O Conselho Federal de Medicina, presidido por Roberto D'Ávila, informou nesta sexta-feira que orientou todos os conselhos regionais a conceder registro provisório aos profissionais de outros países; em nota, o conselho informou que tomou a decisão após entender que, em reposta à Justiça do Rio Grande do Sul, a Advocacia-Geral da União reconheceu a necessidade de fornecer os dados dos profissionais e dos tutores para que os conselhos possam exercer a fiscalização; mais um obstáculo superado pelo ministro Alexandre Padilha


Yara Aquino
Repórter da Agência Brasil

Brasília – O Conselho Federal de Medicina (CFM) informou hoje (20) que orientou os conselhos regionais a conceder os registros provisórios aos estrangeiros do Programa Mais Médicos. Os registros serão emitidos desde que a documentação de cada candidato esteja completa e sem inconsistências, de acordo com o CFM.

Em nota, o conselho informou que tomou a decisão após entender que, em reposta à Justiça do Rio Grande do Sul, a Advocacia-Geral da União (AGU) reconheceu a necessidade de fornecer os dados dos profissionais e dos tutores para que os conselhos possam exercer a fiscalização.

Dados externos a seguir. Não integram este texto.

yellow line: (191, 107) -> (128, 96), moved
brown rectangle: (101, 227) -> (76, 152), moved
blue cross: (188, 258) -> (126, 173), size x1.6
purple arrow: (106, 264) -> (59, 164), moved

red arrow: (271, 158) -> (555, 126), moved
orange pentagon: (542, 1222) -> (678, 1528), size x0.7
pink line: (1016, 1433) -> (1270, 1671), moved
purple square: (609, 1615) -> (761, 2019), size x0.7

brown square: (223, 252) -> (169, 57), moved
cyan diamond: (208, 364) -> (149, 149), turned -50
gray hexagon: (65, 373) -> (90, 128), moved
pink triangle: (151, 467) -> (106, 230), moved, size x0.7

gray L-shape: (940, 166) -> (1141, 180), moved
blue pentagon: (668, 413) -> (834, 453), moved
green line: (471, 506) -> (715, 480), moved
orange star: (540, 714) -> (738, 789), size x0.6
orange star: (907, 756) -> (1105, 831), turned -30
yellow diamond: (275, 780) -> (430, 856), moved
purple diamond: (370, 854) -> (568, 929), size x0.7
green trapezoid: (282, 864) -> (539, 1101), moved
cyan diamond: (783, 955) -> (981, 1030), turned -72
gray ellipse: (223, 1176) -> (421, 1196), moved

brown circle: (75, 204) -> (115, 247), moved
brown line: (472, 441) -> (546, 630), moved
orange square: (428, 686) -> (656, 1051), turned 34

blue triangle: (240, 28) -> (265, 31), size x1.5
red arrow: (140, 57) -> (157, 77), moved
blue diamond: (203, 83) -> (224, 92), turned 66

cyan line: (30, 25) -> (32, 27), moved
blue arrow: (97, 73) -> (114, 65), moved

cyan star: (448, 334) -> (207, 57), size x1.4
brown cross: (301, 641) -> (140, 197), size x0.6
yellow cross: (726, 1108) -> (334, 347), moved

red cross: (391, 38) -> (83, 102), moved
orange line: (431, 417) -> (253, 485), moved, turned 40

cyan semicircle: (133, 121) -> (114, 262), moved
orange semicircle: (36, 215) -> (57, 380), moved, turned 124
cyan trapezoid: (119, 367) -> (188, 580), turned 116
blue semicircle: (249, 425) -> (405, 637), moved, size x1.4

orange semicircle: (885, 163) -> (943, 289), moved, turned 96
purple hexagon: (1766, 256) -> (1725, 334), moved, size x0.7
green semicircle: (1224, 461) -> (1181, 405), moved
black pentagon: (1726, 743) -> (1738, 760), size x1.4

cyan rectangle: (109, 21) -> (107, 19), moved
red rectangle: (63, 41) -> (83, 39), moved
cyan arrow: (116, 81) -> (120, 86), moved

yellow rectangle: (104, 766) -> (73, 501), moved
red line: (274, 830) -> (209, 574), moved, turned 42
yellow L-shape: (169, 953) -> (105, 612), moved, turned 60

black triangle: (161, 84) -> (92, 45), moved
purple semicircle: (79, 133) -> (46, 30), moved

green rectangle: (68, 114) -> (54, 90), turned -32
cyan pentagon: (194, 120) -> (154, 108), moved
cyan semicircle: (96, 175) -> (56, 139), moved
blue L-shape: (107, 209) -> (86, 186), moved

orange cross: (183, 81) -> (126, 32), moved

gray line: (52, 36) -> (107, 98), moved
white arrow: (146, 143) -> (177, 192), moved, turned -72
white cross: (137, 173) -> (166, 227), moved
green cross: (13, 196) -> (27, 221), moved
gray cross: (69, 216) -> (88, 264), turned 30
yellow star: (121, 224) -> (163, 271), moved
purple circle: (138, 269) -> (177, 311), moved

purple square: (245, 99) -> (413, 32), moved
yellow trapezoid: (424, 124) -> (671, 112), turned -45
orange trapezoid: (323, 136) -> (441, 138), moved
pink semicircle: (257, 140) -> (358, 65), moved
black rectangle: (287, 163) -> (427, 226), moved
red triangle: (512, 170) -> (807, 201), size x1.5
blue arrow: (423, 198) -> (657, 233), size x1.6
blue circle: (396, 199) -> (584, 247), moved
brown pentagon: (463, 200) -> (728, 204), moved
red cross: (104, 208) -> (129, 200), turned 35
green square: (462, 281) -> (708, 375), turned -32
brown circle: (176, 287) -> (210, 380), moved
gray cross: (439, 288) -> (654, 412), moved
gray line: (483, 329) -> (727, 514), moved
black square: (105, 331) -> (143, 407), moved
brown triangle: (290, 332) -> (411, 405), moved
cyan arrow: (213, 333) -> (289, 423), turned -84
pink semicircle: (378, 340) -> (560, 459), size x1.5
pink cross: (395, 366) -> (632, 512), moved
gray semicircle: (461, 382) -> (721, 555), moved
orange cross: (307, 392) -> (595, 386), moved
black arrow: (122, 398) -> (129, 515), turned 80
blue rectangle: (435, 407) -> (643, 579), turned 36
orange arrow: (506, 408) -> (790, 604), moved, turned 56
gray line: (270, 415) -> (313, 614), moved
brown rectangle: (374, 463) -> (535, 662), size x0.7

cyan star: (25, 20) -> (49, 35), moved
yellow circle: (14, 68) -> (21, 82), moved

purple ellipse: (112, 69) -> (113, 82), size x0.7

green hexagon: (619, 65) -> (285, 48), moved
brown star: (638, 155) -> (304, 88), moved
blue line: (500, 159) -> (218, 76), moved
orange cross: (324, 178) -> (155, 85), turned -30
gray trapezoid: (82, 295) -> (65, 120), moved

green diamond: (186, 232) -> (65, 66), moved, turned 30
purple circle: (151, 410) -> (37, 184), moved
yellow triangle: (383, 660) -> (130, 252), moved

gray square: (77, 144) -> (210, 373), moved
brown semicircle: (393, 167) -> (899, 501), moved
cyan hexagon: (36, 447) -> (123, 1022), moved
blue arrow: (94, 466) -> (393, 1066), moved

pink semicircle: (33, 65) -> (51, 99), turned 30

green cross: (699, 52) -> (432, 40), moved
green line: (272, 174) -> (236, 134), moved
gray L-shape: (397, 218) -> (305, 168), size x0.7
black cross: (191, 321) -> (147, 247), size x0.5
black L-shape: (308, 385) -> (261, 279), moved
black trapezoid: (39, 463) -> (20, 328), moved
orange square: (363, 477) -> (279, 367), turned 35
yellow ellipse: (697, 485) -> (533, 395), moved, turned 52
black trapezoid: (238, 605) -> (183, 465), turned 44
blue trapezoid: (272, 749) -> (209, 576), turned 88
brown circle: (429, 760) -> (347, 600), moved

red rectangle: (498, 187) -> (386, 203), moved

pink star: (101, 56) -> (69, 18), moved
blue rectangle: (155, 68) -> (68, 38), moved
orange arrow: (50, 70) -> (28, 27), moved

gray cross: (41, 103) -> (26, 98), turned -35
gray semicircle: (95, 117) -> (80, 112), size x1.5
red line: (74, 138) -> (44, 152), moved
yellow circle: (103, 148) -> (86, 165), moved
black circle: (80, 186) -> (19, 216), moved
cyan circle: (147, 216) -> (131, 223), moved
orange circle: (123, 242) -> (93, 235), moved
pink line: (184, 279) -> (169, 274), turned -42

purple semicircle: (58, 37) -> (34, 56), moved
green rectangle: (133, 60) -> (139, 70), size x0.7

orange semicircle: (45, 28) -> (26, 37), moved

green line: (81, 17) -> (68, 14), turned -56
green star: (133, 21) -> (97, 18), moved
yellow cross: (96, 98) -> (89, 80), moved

O CFM quer que o Ministério da Saúde envie os nomes e locais de trabalho dos estrangeiros para que possam fiscalizar a atuação desses profissionais. De acordo com a nota, os conselhos regionais estabeleceram o prazo de 15 dias, a partir da entrega de cada registro provisório, para que recebam o endereço de trabalho e os nomes dos tutores e supervisores de cada um dos médicos inscritos.

Conselhos regionais de vários estados vinham entrando com ações na Justiça pelo direito de não conceder o registro, mas a AGU já havia obtido ganhos em alguns estados. No último dia 16, a AGU publicou parecer no Diário Oficial da União com o entendimento que os conselhos regionais de medicina não podem negar registro a profissionais que apresentem a documentação do Mais Médicos.